(Extracted page text data)
------------------------------------------------------------

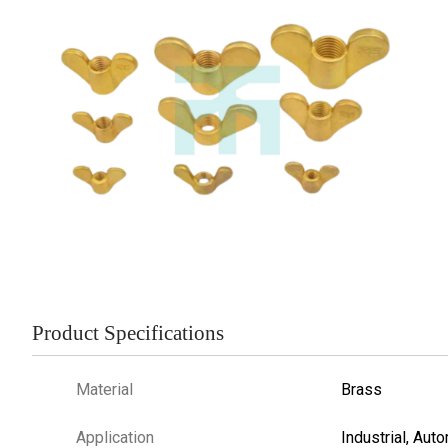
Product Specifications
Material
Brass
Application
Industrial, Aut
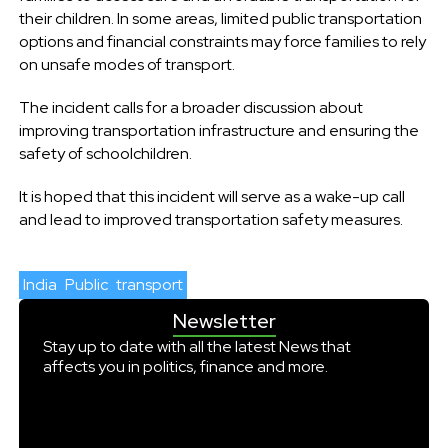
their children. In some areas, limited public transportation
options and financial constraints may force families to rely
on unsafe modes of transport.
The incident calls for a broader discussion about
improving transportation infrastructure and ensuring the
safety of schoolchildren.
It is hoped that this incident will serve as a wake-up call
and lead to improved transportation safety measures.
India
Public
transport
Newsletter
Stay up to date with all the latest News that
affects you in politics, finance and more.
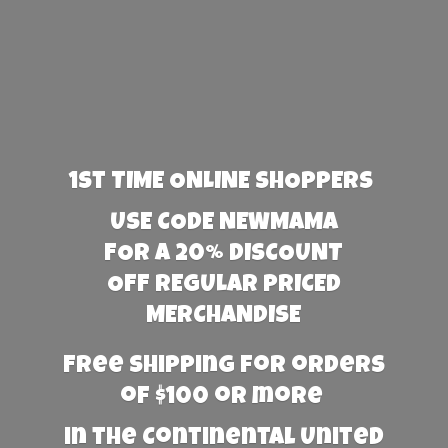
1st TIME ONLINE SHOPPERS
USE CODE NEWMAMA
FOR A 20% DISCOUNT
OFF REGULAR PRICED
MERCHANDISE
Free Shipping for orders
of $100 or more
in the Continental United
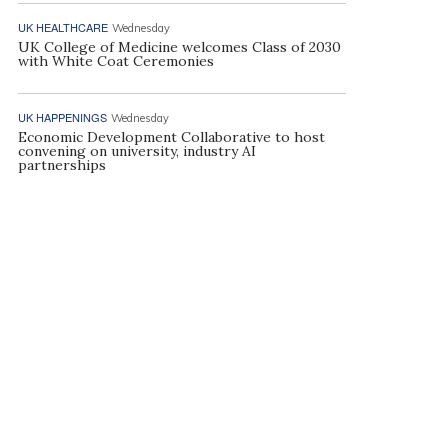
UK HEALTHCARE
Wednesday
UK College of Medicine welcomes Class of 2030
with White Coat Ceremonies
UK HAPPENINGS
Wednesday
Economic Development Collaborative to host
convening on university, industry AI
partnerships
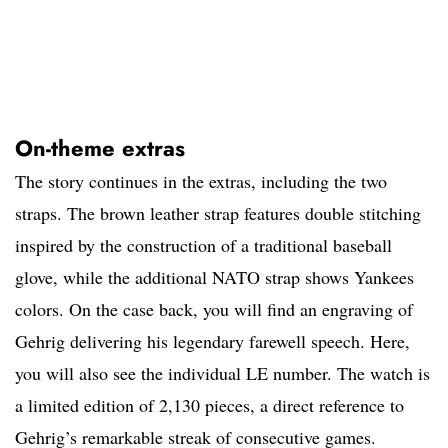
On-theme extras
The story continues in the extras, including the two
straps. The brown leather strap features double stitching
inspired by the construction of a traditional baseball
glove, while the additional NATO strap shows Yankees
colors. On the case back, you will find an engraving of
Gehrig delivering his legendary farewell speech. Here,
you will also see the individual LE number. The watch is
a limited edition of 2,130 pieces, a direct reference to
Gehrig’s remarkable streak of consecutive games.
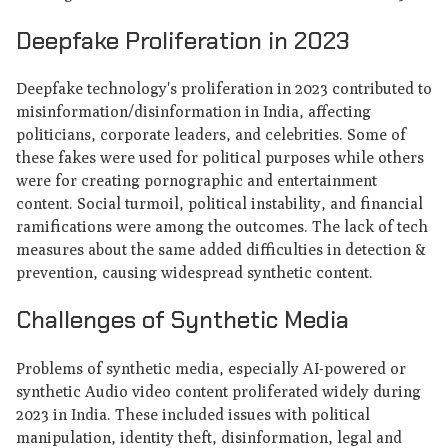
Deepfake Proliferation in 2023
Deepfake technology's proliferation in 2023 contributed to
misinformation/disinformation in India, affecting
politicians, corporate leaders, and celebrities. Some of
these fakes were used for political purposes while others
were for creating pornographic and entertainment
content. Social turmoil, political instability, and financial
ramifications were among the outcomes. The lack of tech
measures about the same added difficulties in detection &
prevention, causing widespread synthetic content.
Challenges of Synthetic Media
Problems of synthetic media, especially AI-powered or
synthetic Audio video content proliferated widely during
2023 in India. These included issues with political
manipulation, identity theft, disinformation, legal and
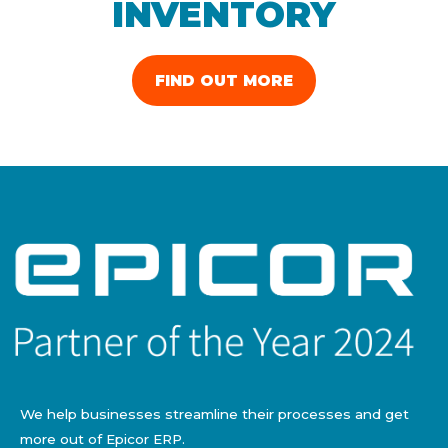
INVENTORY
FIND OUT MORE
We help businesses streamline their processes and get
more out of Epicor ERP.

------------------------------------------------------------

*To do*
Only the lines from the line with "2023 in India." through the end of the records belong in your copy. Repeat them exactly, without pictures.

*Result of this task*
2023 in India. These included issues with political
manipulation, identity theft, disinformation, legal and
INVENTORY
FIND OUT MORE
We help businesses streamline their processes and get
more out of Epicor ERP.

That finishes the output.